# Rotary 21 Jewel Automatic



## tdlwebs (Mar 3, 2016)

Hi,

I'm wondering if anybody can tell me anything about my Grandad's old watch. I was told by a jeweler it would cost around £70 to have it serviced but I'm not sure if it is worth me paying that much. All I know is that it is a Rotary stainless steel 21 jewel automatic wrist watch with day and date display and on the back it says "water resistant to a depth of 40 metres". I think it was probably manufactured in the 1970s. The glass and bezel are a bit scuffed from wear but otherwise it seems to be in excellent condition.

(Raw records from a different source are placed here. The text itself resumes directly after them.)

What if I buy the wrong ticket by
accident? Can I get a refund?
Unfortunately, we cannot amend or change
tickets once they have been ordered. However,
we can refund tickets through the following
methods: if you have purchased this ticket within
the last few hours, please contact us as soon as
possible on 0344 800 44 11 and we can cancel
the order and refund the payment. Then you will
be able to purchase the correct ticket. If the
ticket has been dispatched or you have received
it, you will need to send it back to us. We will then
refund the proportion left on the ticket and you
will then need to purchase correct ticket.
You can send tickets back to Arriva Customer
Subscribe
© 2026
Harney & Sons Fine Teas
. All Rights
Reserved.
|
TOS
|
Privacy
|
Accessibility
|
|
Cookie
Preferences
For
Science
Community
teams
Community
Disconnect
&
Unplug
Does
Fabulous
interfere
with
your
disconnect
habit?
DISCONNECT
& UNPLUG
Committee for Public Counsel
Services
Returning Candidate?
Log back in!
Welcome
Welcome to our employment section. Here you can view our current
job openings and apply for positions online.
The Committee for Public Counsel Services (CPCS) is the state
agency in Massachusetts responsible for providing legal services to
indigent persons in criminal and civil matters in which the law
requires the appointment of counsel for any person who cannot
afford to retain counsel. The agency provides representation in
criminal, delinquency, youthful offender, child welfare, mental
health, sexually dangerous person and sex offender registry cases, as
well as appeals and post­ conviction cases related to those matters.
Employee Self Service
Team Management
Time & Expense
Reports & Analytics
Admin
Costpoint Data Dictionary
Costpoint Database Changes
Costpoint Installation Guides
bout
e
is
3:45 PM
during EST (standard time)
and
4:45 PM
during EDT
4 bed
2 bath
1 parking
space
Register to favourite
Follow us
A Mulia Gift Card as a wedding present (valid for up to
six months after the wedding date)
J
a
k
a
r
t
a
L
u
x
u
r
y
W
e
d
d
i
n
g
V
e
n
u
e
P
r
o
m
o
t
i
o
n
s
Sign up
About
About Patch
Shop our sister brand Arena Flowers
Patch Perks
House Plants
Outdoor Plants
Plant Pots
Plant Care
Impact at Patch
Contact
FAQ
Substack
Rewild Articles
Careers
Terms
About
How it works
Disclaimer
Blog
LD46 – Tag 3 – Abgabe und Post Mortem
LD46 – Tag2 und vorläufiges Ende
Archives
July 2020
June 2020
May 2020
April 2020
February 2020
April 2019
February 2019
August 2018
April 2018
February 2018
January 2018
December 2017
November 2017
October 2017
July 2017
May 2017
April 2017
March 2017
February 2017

Thanks in advance for any information.

T


----------



## scottswatches (Sep 22, 2009)

if you look around at what new watches you can buy for £70, this looks like a bargain. True, it has a value less than £70 to anyone else, but you would have a cool watch that has family history. The crystal will polish up too.

If you sold it for £30, what would you do with the money!


----------



## andyclient (Aug 1, 2009)

£70 is pretty reasonable for servicing an automatic , most places seem to want £100-£150 and with it being your Grandfathers watch it's not a lot to pay for the sentimentality of it


----------



## PC-Magician (Apr 29, 2013)

Thats a nice quality rotary, not like the modern ones which are chinese.

Well worth servicing imo it will have a qood quality movement, I have seen some like that sell for more than £70.

The crystal will be plexi so cheap to replace , but by the looks of it will polish up.

Use Polywatch or give good old Brasso a try.


----------



## andyclient (Aug 1, 2009)

PC-Magician said:


> Thats a nice quality rotary, not like the modern ones which are chinese.
> 
> Well worth servicing imo it will have a qood quality movement, I have seen some like that sell for more than £70.
> 
> ...


 I have a couple of 21 jewel Rotary autos from the same era and they both house AS movements , so as you say nice quality


----------



## PC-Magician (Apr 29, 2013)

If I saw that in the sales corner I would bite your hand off.


----------



## tdlwebs (Mar 3, 2016)

Thanks for the replies, it's all very encouraging info.

I will be paying the £70 for the service and keeping the watch. As quite rightly pointed out, it has sentimental value so cheap at the price


----------